Sensors required in our K20 Swap Guide
The Knock Sensor is an important part of your K series engine swap starting, and for good reason. Without the signal the knock sensor provides, your ECU will not know when predetonation or engine knock occurs in your engine.
This sensor is basically a microphone that allows the ECU to realize when the engine is encountering dangerous operation. This sensor will notify the ECU which will then pull ignition timing to attempt to stave off engine knock, or go into limp mode.
The part number for the K20A2 Knock sensor is 30530-PRB-A01, and is connected to the K series shortblock.
RSX Oxygen Sensor ( PRIMARY )
You’ll need just the upstream 02 sensor, unless you are intent on CARB legalizing your K series engine swap. The primary oxygen sensor on the K20A2 is found in the header B pipe, towards the rear of the engine.
The primary 02 sensor for the K20A2 is part number 36532-PRB-A01, you can also opt for a universal style four wire 02 sensor and simply wire it to the oxygen sensor connector.
Drivetrain K Swap Components
Because you are installing the K series engine into a different vehicle, you will need new axles and the proper halfshaft if you want to use OE Honda parts. For a 1992-1995 Honda Civic swap, you’ll be using the RSX Type-S halfshaft with a combination of outer or inner axle components from your target vehicle.

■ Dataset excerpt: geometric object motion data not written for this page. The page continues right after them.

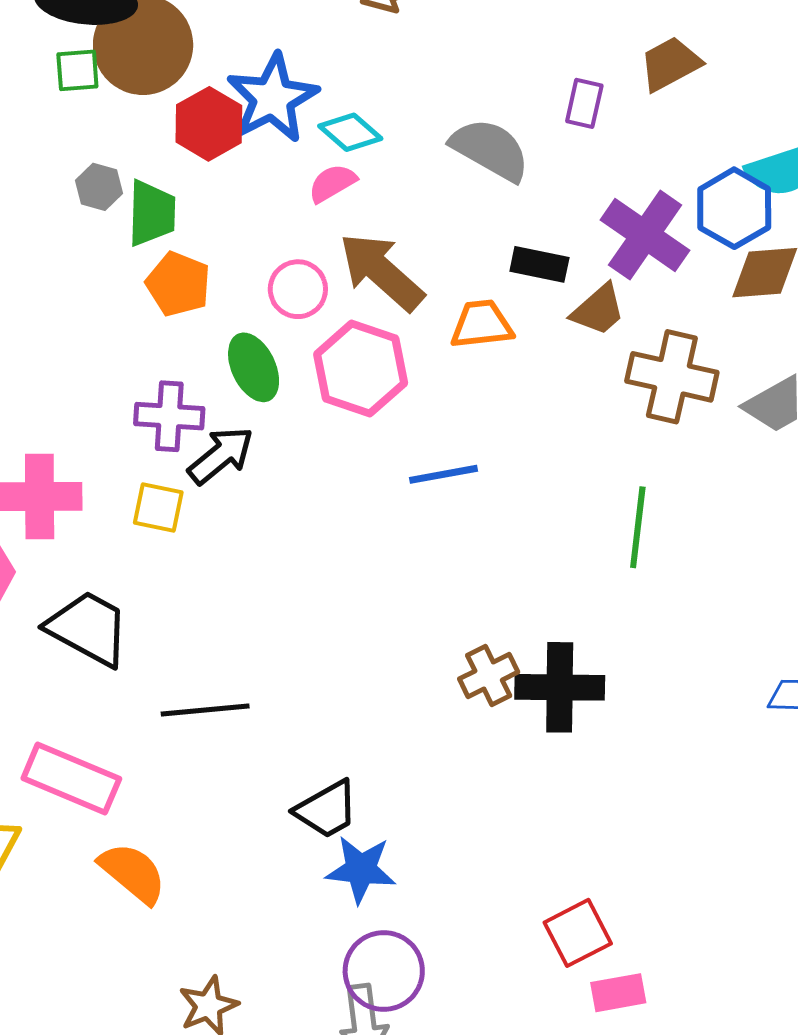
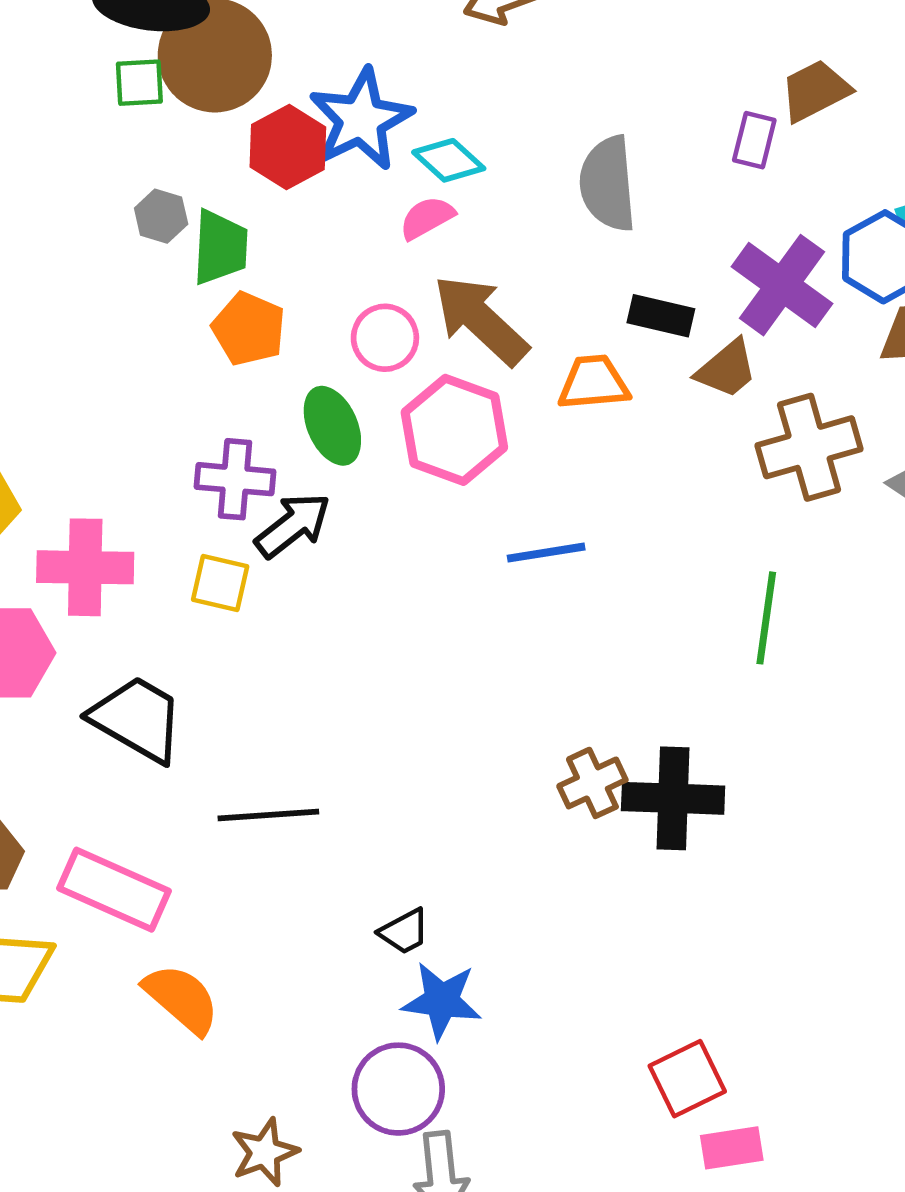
purple rectangle: (584, 103) -> (754, 140), moved
gray semicircle: (490, 150) -> (608, 184), turned -126
brown cross: (672, 377) -> (809, 447), turned -30
black trapezoid: (327, 809) -> (404, 932), size x0.7
purple circle: (384, 971) -> (398, 1089), moved

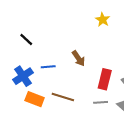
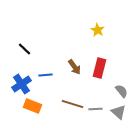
red rectangle: (105, 79) -> (100, 68), moved
brown line: (63, 97) -> (73, 104), moved

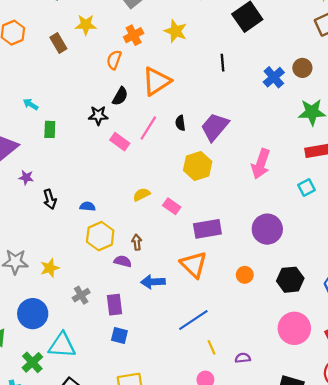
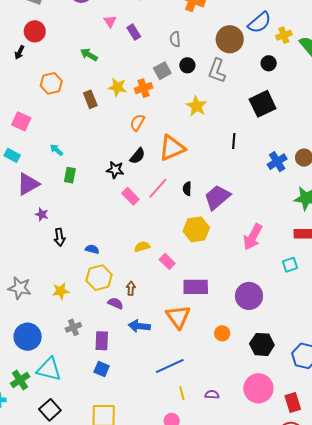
orange cross: (134, 35) -> (144, 88), moved
yellow star: (50, 268) -> (61, 291), moved
purple semicircle: (243, 358) -> (212, 395), moved

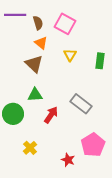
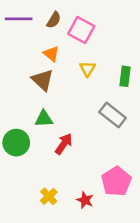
brown semicircle: (38, 23) -> (54, 20), moved, turned 48
gray rectangle: (81, 104) -> (113, 115), moved
yellow cross: (30, 148) -> (49, 196), moved

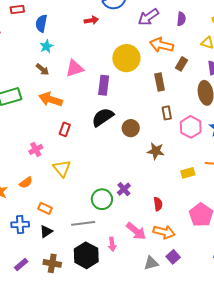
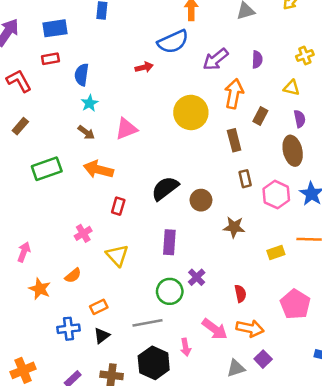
orange arrow: (161, 45) -> (234, 94), turned 90
purple rectangle: (104, 85) -> (169, 242), moved
orange rectangle: (45, 208) -> (99, 307), turned -48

For example to swap a K series into a 1992-1995 Honda Civic EG, you will need the Type S halfshaft, with the RSX base model axles. The base model axles will need you to swap the inner joints and U joint with the EG versions to fit. For 1994-2001 Acura Integras, you can use the Type-S Axles with GSR outer axle components.
The best possible option however is to purchase a driveshaft shop axle kit or a premade axle kit made to the lengths you need. If you have any questions about fitment, please let us know in the comments below.
You should also locate and purchase a new set of clutch bolts and flywheel bolts with the appropriate anti-seize. The K series flywheel bolts are part number 90011-PNA-B00, you will need eight of these. The clutch bolts that button the clutch plate and disc to the K series flywheel are part number 90034-P10-A01, of which you need six.
If you are using an aftermarket clutch or a specialized dual or triple plate clutch, the throwout bearing that is to be used should be supplied. Always service your pilot bearing as well, the part number is 22103-PNA-003 for the K series pilot bearing.
Because you will be leaving the world of rod actuated transmissions behind, you will need a shifter mounting kit to mount the new K series shifter box and cables. There’s quite a few options for the shifter mounting kit, we prefer the units from Karcepts which feature everything you need for install.
You will also need a RSX Type S shifter box and shifter cables required to mount and install your shifter cables. Because this shifter box assembly requires some serious modification, make sure you can shift into all gears before finalizing the mounting process.
Clutch Slave Cylinder
The Acura RSX Type S Clutch slave cylinder is what’s needed here if you are converting to a six speed transmission. Because you are using the K series transmission, part of the K20 Swap Guide is converting the slave cylinder as well. The part number for the cylinder is 46930-S7C-E01, and you will also need a clutch line to go from your master to the new K series slave cylinder.
To retain power steering in your new K series swap, you will need a K20A power steering pump and the high pressure hose from a 2002-2004 Acura RSX. It’s also a good idea to run a power steering cooler to help keep your power steering fluid from breaking down.
To complete the install of power steering in your K swap, you will need a pulley kit like the one from Jackson Racing part number 052-154. This pulley mount will help the power steering pulley and belt clear most hoods and engine bays.
If you are not retaining power steering, you will need the Honda Civic SI EP3 idler pulley and bracket. On the K20 the serpentine drive belt will be 50.5 inches long and the K24 will use a 52″ serpentine drive belt.